Territoires et développement durable

2 Août 2017 | Actualités

Dans un contexte complexe, l’avènement d’un nouveau courant « En marche » n’en a pas changé le rythme, cet article se veut davantage l’expression d’une humeur reflétant mes échanges avec les collectivités. En effet, les maires ne sont pas contents et nous avons régulièrement l’occasion de le vérifier à travers, d’une part, ma collaboration avec l’Association des Maires ruraux de France,  et d’autre part au contact régulier d’élus dans l’action. Je dirai plutôt qu’ils sont dans la désillusion que l’action est encore possible. En effet, la réforme des collectivités, la mise en place de la loi Notre, la métropolisation en cours, la baisse des dotations (moins 300 millions d’€ de dotation en août 2017 après les 13 milliards d’€ d’effort, comme une cerise sur le gâteau) et bien d’autres choses encore, sont de plus en plus mal vécues par des élus en prise quotidienne avec leurs administrés, eux-mêmes pas très contents en ce moment,les dernières élections présidentielle et législative l’ont souligné.

Tout ceci se passe au détriment du projet collectif. Si nous vivons une situation de transition, ce que l’on peut comprendre, mais elle nous semble durer plus que de raison, elle provoque une atonie telle que plus rien ne se passe. Je prêche, certainement, pour ma paroisse de consultant, pourriez-vous me reprocher avec raison, mais pas seulement. Je constate que beaucoup d’envies, de projets ne se réalisent pas aujourd’hui alors même qu’ils sont attendus avec impatience, parce que les règles du jeu « du qui fait quoi » ne sont pas encore suffisamment claires. Le ventre mou de la réforme territoriale, les tensions sur les moyens forcent les nouvelles intercommunalités qui se mettent en place,  à de nouvelles organisations mais peu sont capables de déployer de l’ingénierie projet aujourd’hui. Il y a même des frictions entre les intercommunalités qui ont hérité de la compétence du développement local et les collectivités les composant, souvent le centre bourg, qui veulent impérativement et immédiatement endiguer une forme de paupérisation qu’elles ne peuvent juguler seule. C’est d’autant plus dommageable que cela contient des enjeux de développement local, d’économie résidentielle voir de création d’activités et donc d’emplois.

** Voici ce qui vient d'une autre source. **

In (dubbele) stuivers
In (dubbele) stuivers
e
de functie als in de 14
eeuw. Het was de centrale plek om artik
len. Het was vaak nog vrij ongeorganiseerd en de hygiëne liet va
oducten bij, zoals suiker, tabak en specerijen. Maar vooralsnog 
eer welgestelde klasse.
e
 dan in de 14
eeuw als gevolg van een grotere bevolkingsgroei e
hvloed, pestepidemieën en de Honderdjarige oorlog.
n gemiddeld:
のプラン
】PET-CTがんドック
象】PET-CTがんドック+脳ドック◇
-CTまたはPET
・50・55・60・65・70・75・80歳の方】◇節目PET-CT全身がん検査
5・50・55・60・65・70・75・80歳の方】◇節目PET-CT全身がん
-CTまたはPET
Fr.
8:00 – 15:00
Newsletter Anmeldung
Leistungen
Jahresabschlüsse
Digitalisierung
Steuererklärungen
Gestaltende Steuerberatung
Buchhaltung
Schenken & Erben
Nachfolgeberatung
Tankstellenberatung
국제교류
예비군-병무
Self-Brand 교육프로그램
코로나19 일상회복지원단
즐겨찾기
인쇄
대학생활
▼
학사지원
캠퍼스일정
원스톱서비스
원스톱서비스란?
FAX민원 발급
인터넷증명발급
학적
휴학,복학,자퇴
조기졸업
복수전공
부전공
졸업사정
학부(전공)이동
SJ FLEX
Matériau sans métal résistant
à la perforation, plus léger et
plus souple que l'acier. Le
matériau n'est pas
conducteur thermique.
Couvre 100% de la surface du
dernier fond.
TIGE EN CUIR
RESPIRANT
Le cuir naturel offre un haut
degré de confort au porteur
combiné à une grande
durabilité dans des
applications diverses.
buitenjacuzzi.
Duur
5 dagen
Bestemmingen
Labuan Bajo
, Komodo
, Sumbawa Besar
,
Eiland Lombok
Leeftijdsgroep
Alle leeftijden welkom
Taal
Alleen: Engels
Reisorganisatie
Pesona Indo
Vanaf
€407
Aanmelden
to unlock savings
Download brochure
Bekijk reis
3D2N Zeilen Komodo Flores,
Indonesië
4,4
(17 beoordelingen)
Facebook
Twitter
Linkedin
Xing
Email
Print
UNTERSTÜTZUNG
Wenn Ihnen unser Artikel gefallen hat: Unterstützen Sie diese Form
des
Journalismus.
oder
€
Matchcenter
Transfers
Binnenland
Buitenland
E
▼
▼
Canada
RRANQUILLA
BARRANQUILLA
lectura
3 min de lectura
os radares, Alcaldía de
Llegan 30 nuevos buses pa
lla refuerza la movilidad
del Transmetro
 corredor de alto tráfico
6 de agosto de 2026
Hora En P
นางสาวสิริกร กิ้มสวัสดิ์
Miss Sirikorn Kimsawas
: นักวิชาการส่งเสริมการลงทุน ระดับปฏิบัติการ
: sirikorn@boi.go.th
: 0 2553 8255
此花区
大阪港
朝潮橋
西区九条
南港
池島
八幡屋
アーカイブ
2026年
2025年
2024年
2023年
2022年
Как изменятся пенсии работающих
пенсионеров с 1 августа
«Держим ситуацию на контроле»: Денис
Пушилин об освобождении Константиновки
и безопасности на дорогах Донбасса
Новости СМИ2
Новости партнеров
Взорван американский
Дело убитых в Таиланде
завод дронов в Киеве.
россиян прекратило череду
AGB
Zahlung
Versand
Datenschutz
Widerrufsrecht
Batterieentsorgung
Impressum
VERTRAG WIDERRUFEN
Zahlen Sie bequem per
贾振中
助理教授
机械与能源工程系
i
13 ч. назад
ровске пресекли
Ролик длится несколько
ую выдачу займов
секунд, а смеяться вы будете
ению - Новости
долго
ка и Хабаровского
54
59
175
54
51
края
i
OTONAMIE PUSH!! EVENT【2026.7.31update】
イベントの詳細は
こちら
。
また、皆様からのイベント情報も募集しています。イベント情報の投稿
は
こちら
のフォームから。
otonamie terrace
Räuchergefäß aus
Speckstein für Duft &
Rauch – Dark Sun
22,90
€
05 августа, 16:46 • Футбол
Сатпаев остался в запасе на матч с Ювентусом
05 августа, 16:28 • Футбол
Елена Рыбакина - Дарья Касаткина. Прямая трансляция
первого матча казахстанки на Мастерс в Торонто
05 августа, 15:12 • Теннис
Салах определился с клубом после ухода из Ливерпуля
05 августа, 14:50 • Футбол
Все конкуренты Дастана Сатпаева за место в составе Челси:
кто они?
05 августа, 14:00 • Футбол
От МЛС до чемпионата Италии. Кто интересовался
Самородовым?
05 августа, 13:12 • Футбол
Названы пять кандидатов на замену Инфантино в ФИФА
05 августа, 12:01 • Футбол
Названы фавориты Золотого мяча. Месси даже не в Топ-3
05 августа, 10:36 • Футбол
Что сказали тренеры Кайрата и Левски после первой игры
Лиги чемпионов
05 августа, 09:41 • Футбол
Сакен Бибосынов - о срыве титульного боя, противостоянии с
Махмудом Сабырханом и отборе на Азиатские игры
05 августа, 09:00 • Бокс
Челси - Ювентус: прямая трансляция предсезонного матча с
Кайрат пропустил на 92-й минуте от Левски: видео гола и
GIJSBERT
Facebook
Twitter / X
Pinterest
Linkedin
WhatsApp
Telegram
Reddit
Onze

A un moment où la moindre défaillance sociale, le moindre imprévu météorologique, questionnent fortement nos pratiques de travail, de mobilité, nos dépendances en matière de développement, de ressources, au lendemain du succès de la COP 21 et, déjà, du revirement des Etats-Unis, qu’il conviendra de transformer mais nous avons de grands doutes, le vrai enjeu est probablement de repenser le développement des territoires. Attractivité, hospitalité, innovation, collaboration (dont publique / privée), numérique sont les critères essentiels que l’on doit trouver dans les projets comme dans les formes de collaboration, avec une vraie considération pour les différentes formes d’économie (circulaire, résidentielle,sociale et solidaire…), pour une vision économique qui ne passe pas seulement par la création d’infrastructures obsolètes (combien de zones d’activité à l’abandon ou bien sous utilisées ?) ou le ciblage exclusif d’entreprises à fort potentiel de croissance (souvent vain si les infrastructures, la ressource humaine ne sont pas sur place).  J’ai encore le souvenir vivace, il n’y a pas si longtemps, que le tourisme n’était pas considéré comme du développement économique. J’imagine qu’il y a les mêmes préjugés pour l’économie collaborative, sociale et solidaire notamment. La donne a changé… les contextes évoluent…

Je suis convaincu que la France tient un rôle à part au sein de l’Europe, l’un des rares pays à proposer une qualité de vie, des richesses et ressources pour se développer. C’est un épicentre sur lequel nous n’avons pas encore suffisamment capitalisé.